### The problem
From the listing below, copy each line where "noch" occurs.
Data for the task section start
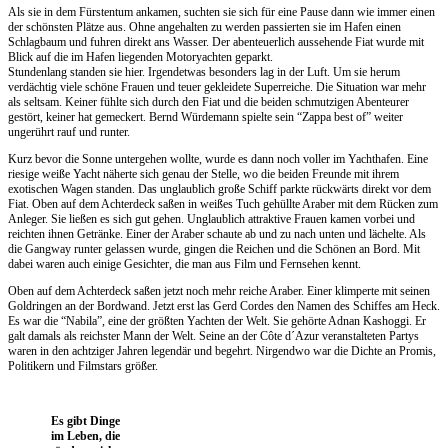
Als sie in dem Fürstentum ankamen, suchten sie sich für eine Pause dann wie immer einen
der schönsten Plätze aus. Ohne angehalten zu werden passierten sie im Hafen einen
Schlagbaum und fuhren direkt ans Wasser. Der abenteuerlich aussehende Fiat wurde mit
Blick auf die im Hafen liegenden Motoryachten geparkt.
Stundenlang standen sie hier. Irgendetwas besonders lag in der Luft. Um sie herum
verdächtig viele schöne Frauen und teuer gekleidete Superreiche. Die Situation war mehr
als seltsam. Keiner fühlte sich durch den Fiat und die beiden schmutzigen Abenteurer
gestört, keiner hat gemeckert. Bernd Würdemann spielte sein “Zappa best of” weiter
ungerührt rauf und runter.
Kurz bevor die Sonne untergehen wollte, wurde es dann noch voller im Yachthafen. Eine
riesige weiße Yacht näherte sich genau der Stelle, wo die beiden Freunde mit ihrem
exotischen Wagen standen. Das unglaublich große Schiff parkte rückwärts direkt vor dem
Fiat. Oben auf dem Achterdeck saßen in weißes Tuch gehüllte Araber mit dem Rücken zum
Anleger. Sie ließen es sich gut gehen. Unglaublich attraktive Frauen kamen vorbei und
reichten ihnen Getränke. Einer der Araber schaute ab und zu nach unten und lächelte. Als
die Gangway runter gelassen wurde, gingen die Reichen und die Schönen an Bord. Mit
dabei waren auch einige Gesichter, die man aus Film und Fernsehen kennt.
Oben auf dem Achterdeck saßen jetzt noch mehr reiche Araber. Einer klimperte mit seinen
Goldringen an der Bordwand. Jetzt erst las Gerd Cordes den Namen des Schiffes am Heck.
Es war die “Nabila”, eine der größten Yachten der Welt. Sie gehörte Adnan Kashoggi. Er
galt damals als reichster Mann der Welt. Seine an der Côte d´Azur veranstalteten Partys
waren in den achtziger Jahren legendär und begehrt. Nirgendwo war die Dichte an Promis,
Politikern und Filmstars größer.
Es gibt Dinge
im Leben, die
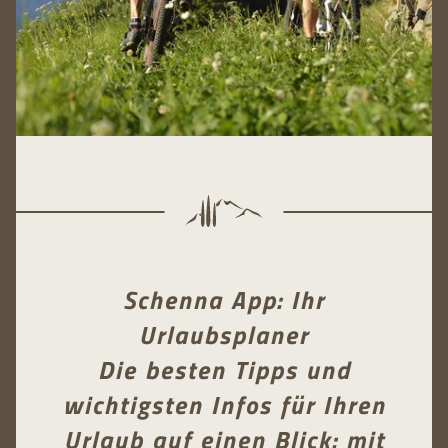
Schenna App: Ihr
Urlaubsplaner
Die besten Tipps und
wichtigsten Infos für Ihren
Urlaub auf einen Blick: mit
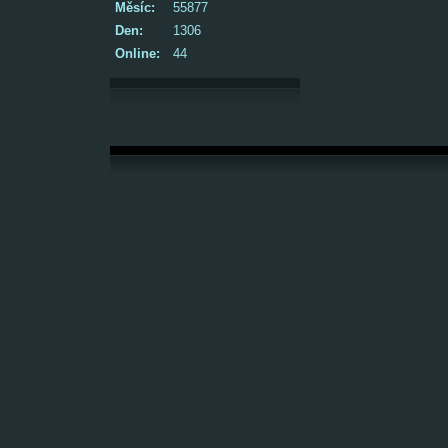
Měsíc:
55877
Den:
1306
Online:
44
Data for the task section end
### Written solution
Kurz bevor die Sonne untergehen wollte, wurde es dann noch voller im Yachthafen. Eine
Oben auf dem Achterdeck saßen jetzt noch mehr reiche Araber. Einer klimperte mit seinen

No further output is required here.